So does the fabric industry. It also has Yin and Yang sides.
Just as there are shadows (Yin) behind the glamorous models (Yang) in the spotlight, there is also a dark side to fashion fabrics that is often unknown to us. For example, water and air pollution caused by non-compliant dyeing and finishing agents, the non-recyclable of the fabric.
People in the fashion industry have realized that the ancient and traditional textile and clothing industry must achieve sustainable development. Many leading companies in the industry have already begun to develop their own sustainable development plans.
For example, the parent company of Uniqlo, Fast Retailing Group, believes that truly high-quality clothing not only focuses on quality, design, and price, but also considers the needs of the environment, humanity, and society. In 2019, Uniqlo and Toray Industries jointly announced the development of clothing made from recycled polyester fibers sourced from recycled plastic bottles. They will also increase the renewable series in their product line to 50% of the total amount.
Many mainstream countries in the world have implemented policies to reduce pollution in the textile and apparel industry. For example, you may familiar with GRS which is the short form for Global Recycled Standard. Here are some examples of the efforts made by some countries:
- European Union: The EU has enacted the REACH regulation, which limits the use of certain harmful chemicals. Additionally, the EU has established sustainability and environmental labels for textiles, encouraging companies to adopt more environmentally friendly production methods and materials.
- United States: The Environmental Protection Agency in the US restricts the use of many harmful chemicals and has developed a series of standards and guidelines to help businesses reduce their environmental impact. Furthermore, the US is promoting sustainable textile movements, advocating the use of eco-friendly materials and production methods.
- Japan: Japan has established the “Green Procurement Act” to encourage government agencies and businesses to purchase environmentally friendly products and materials. Additionally, Japan has also established some environmental standards for textiles, restricting the use of certain harmful substances.
- China: China has also begun to take measures to reduce textile pollution. For example, China’s environmental department released an action plan in 2017 to strengthen environmental supervision of industries such as textiles, dyes, and printing. Additionally, China promotes sustainable textiles and encourages companies to adopt eco-friendly materials and production methods.
Overall, countries are taking measures to reduce environmental pollution in the textile and apparel industry.
As a man in fabric business, from my own eye I see the changes happen. The dyeing agents are all reactive and Eco-friendly. The Government has strict environment laws here. Officials are commonly doing the water and air quality inspection from dyeing and printing factories. They will be shut down if not pass.

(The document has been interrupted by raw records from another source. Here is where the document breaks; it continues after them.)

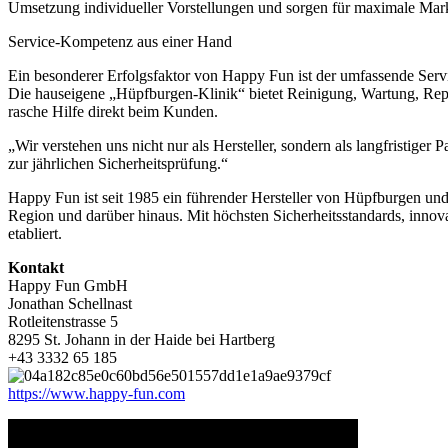
Umsetzung individueller Vorstellungen und sorgen für maximale Mar
Service-Kompetenz aus einer Hand
Ein besonderer Erfolgsfaktor von Happy Fun ist der umfassende Serv
Die hauseigene „Hüpfburgen-Klinik“ bietet Reinigung, Wartung, Re
rasche Hilfe direkt beim Kunden.
„Wir verstehen uns nicht nur als Hersteller, sondern als langfristige
zur jährlichen Sicherheitsprüfung.“
Happy Fun ist seit 1985 ein führender Hersteller von Hüpfburgen un
Region und darüber hinaus. Mit höchsten Sicherheitsstandards, inno
etabliert.
Kontakt
Happy Fun GmbH
Jonathan Schellnast
Rotleitenstrasse 5
8295 St. Johann in der Haide bei Hartberg
+43 3332 65 185
https://www.happy-fun.com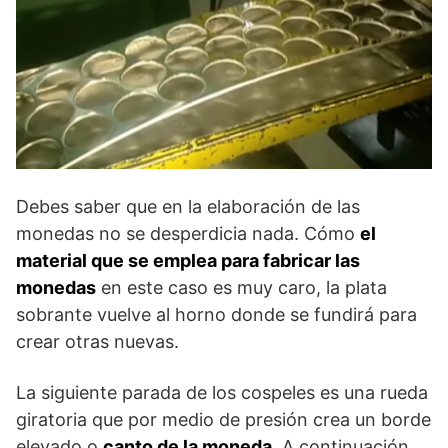
Debes saber que en la elaboración de las
monedas no se desperdicia nada. Cómo
el
material que se emplea para fabricar las
monedas
en este caso es muy caro, la plata
sobrante vuelve al horno donde se fundirá para
crear otras nuevas.
La siguiente parada de los cospeles es una rueda
giratoria que por medio de presión crea un borde
elevado o
canto de la moneda
. A continuación,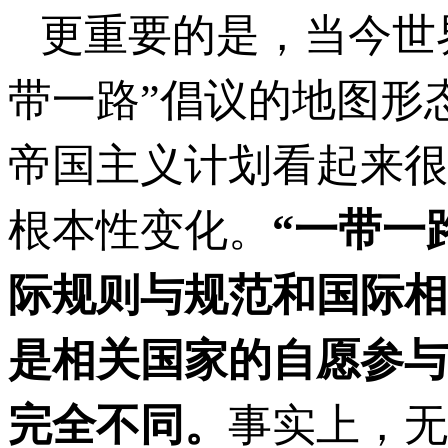
更重要的是，当今世
带一路”倡议的地图形
帝国主义计划看起来很
根本性变化。
“一带一
际规则与规范和国际相
是相关国家的自愿参与
完全不同。
事实上，无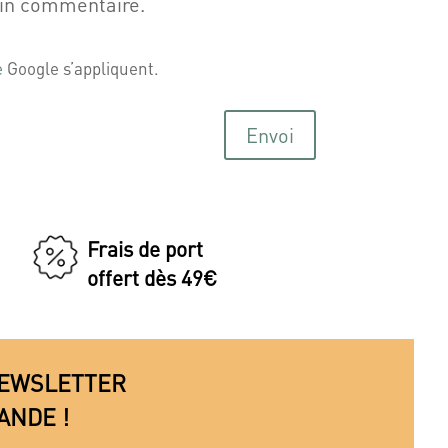
ain commentaire.
e
Google s’appliquent.
Envoi
Frais de port
offert dès 49€
 NEWSLETTER
ANDE !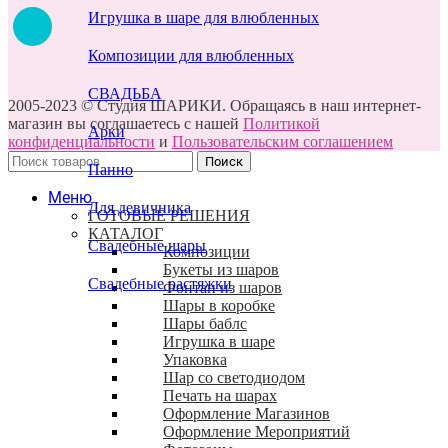
Игрушка в шаре для влюбленных
Композиции для влюбленных
СВАДЬБА
2005-2023 © Студия ШАРИКИ. Обращаясь в наш интернет-
магазин вы соглашаетесь с нашей
Политикой
Арки
конфиденциальности
и
Пользовательским соглашением
Поиск
Панно
Меню
Для девичника
ГОТОВЫЕ РЕШЕНИЯ
КАТАЛОГ
Свадебные шары
Композиции
Букеты из шаров
Свадебные растяжки
Фонтан из шаров
Шары в коробке
Шары баблс
Игрушка в шаре
Упаковка
Шар со светодиодом
Печать на шарах
Оформление Магазинов
Оформление Мероприятий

As a textile company, we gave up producing low-end fabrics a long time ago that require non-compliant additives to meet the target price. Me and Leo once talked about this during coffee break. “Although this may result in losing some business, but it is worthwhile for the sake of future water and air quality. It’s a big plan and maybe we may not see the final result in our lives but it feels good to be part of it.” Do you agree with us？